(Page-level text extractions)
::::::::::

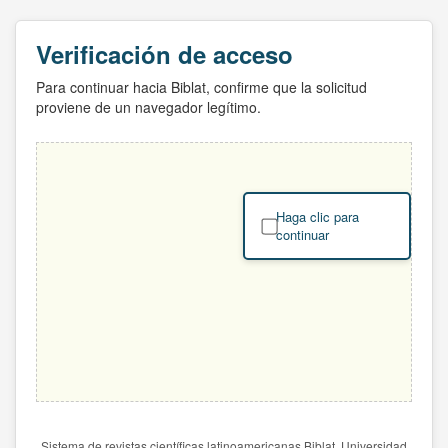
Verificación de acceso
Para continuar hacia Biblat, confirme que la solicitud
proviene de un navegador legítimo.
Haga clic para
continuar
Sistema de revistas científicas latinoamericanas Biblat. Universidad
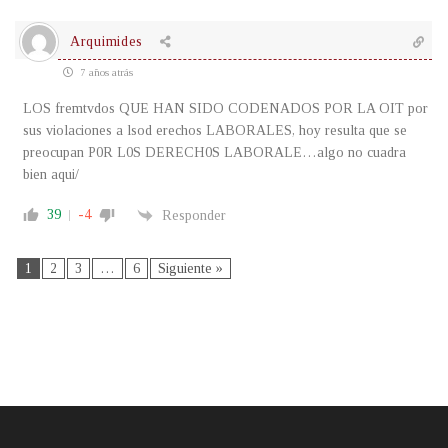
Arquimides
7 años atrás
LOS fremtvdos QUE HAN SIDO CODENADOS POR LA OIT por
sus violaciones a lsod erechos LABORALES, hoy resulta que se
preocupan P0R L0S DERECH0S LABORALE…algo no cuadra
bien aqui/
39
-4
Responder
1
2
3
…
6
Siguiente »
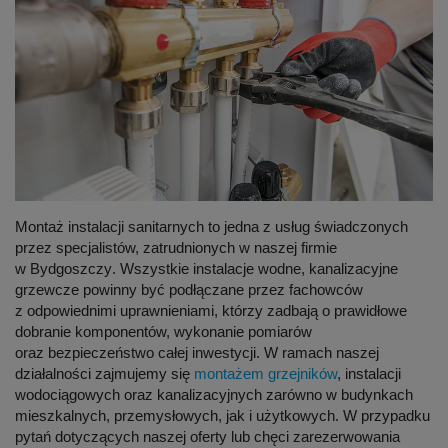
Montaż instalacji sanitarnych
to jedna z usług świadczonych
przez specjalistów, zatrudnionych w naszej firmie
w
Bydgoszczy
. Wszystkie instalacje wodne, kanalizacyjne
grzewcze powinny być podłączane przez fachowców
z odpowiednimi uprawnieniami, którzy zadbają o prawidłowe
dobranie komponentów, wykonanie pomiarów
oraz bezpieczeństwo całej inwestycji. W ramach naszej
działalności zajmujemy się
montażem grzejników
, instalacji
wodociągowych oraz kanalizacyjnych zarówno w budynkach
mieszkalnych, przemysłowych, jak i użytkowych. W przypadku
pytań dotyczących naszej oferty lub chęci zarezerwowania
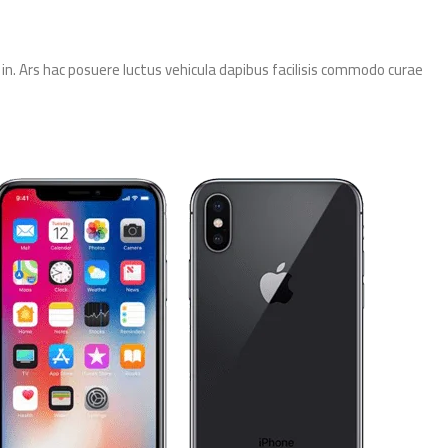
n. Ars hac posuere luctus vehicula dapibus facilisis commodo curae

::::::::::

◆ Work instructions ◆
Set down the records above exactly, leaving out pictures.

◆ Expected answer ◆
Verificación de acceso
Para continuar hacia Biblat, confirme que la solicitud
proviene de un navegador legítimo.
Haga clic para
continuar
Sistema de revistas científicas latinoamericanas Biblat. Universidad
Arquimides
7 años atrás
LOS fremtvdos QUE HAN SIDO CODENADOS POR LA OIT por
sus violaciones a lsod erechos LABORALES, hoy resulta que se
preocupan P0R L0S DERECH0S LABORALE…algo no cuadra
bien aqui/
39
-4
Responder
1
2
3
…
6
Siguiente »
Montaż instalacji sanitarnych
to jedna z usług świadczonych
przez specjalistów, zatrudnionych w naszej firmie
w
Bydgoszczy
. Wszystkie instalacje wodne, kanalizacyjne
grzewcze powinny być podłączane przez fachowców
z odpowiednimi uprawnieniami, którzy zadbają o prawidłowe
dobranie komponentów, wykonanie pomiarów
oraz bezpieczeństwo całej inwestycji. W ramach naszej
działalności zajmujemy się
montażem grzejników
, instalacji
wodociągowych oraz kanalizacyjnych zarówno w budynkach
mieszkalnych, przemysłowych, jak i użytkowych. W przypadku
pytań dotyczących naszej oferty lub chęci zarezerwowania
n. Ars hac posuere luctus vehicula dapibus facilisis commodo curae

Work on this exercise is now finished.